En ese sentido, se celebraba este otoño la conferencia Urban Resilience in a context of Climate Change (URCC), donde se mostraron los últimos avances en la creación de herramientas de planificación de riesgos aplicables a diversas ciudades.
Como se puso de manifiesto en la conferencia, el estudio integrado de sistemas urbanos tan diversos como el agua, el alcantarillado, la electricidad, los residuos o las telecomunicaciones mejora la capacidad de los modelos predictivos de riesgos y permite tener planes de acción efectivos. Y la mejora obtenida en este campo de la planificación y previsión en muchas ciudades se debe a la colaboración público-privada y la decidida implicación de empresas que trabajan en estos campos.
Hace falta, por tanto, concertación de esfuerzos y, también, movilizar recursos. Porque nuestro país arrastra desde hace años, un déficit importante en inversiones en el ciclo urbano del agua. En la última década se ha dejado de apostar por la renovación y mantenimiento de infraestructuras hídricas. Y a ello hay que sumar las inversiones que deberían llevarse a cabo para prepararlas a las nuevas exigencias del cambio climático.
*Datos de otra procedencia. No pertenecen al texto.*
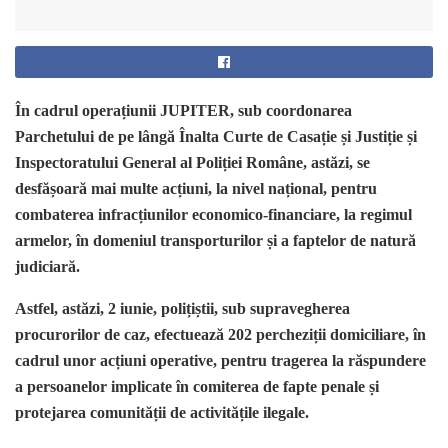
În cadrul operațiunii JUPITER, sub coordonarea
Parchetului de pe lângă Înalta Curte de Casație și Justiție și
Inspectoratului General al Poliției Române, astăzi, se
desfășoară mai multe acțiuni, la nivel național, pentru
combaterea infracțiunilor economico-financiare, la regimul
armelor, în domeniul transporturilor și a faptelor de natură
judiciară.
Astfel, astăzi, 2 iunie, polițiștii, sub supravegherea
procurorilor de caz, efectuează 202 percheziții domiciliare, în
cadrul unor acțiuni operative, pentru tragerea la răspundere
a persoanelor implicate în comiterea de fapte penale și
protejarea comunității de activitățile ilegale.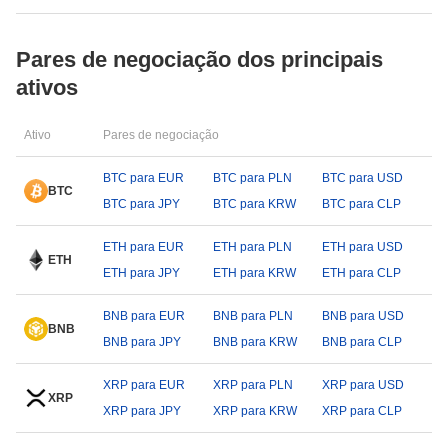
Pares de negociação dos principais
ativos
Ativo
Pares de negociação
BTC para EUR
BTC para PLN
BTC para USD
BTC
BTC para JPY
BTC para KRW
BTC para CLP
ETH para EUR
ETH para PLN
ETH para USD
ETH
ETH para JPY
ETH para KRW
ETH para CLP
BNB para EUR
BNB para PLN
BNB para USD
BNB
BNB para JPY
BNB para KRW
BNB para CLP
XRP para EUR
XRP para PLN
XRP para USD
XRP
XRP para JPY
XRP para KRW
XRP para CLP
Como hemos señalado ya en nuestro diario, cada euro invertido en adaptación del agua al cambio climático genera empleo y crecimiento económico y ahorra muchos más euros en impactos evitados en el futuro.
Por eso nos encontramos en un momento ideal para movilizar los fondos previstos para la reconstrucción postcoronavirus hacia un marco esencial para nuestro futuro como son las ciudades. Y dentro de ellas, la gestión del agua resulta clave, pues es también donde el cambio climático golpeará con fuerza en nuestro país.
Empezamos un nuevo año y también una década clave para la sostenibilidad. Dar la vuelta a tendencias de antes, reenfocar objetivos, aunar voluntades, unir la iniciativa pública y privada en la ciudad, en aras de un objetivo común, es el camino para saber aprovechar las oportunidades que se abren y afrontar los retos que se le ofrecen a la Humanidad globalizada y urbanizada.